-- Opening Marker --

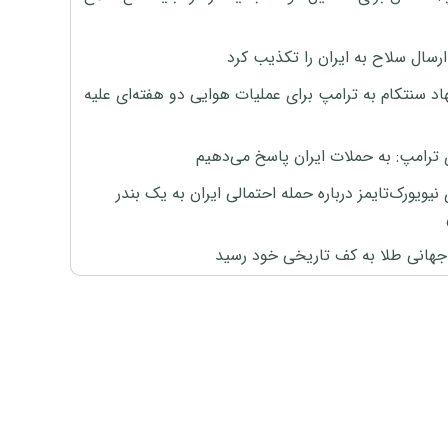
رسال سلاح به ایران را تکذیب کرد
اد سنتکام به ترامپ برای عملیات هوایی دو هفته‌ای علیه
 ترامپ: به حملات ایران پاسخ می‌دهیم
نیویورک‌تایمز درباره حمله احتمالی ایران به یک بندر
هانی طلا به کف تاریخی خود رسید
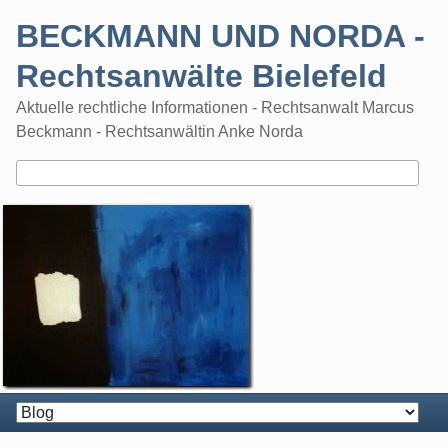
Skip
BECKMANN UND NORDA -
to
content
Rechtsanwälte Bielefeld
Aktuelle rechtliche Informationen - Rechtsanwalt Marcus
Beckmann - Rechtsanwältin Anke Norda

-- Closing Marker --

Without the pictures, reproduce every record exactly as it appears above.

* Problem solution *
رسال سلاح به ایران را تکذیب کرد
اد سنتکام به ترامپ برای عملیات هوایی دو هفته‌ای علیه
 ترامپ: به حملات ایران پاسخ می‌دهیم
نیویورک‌تایمز درباره حمله احتمالی ایران به یک بندر
هانی طلا به کف تاریخی خود رسید
Skip
BECKMANN UND NORDA -
to
content
Rechtsanwälte Bielefeld
Aktuelle rechtliche Informationen - Rechtsanwalt Marcus
Beckmann - Rechtsanwältin Anke Norda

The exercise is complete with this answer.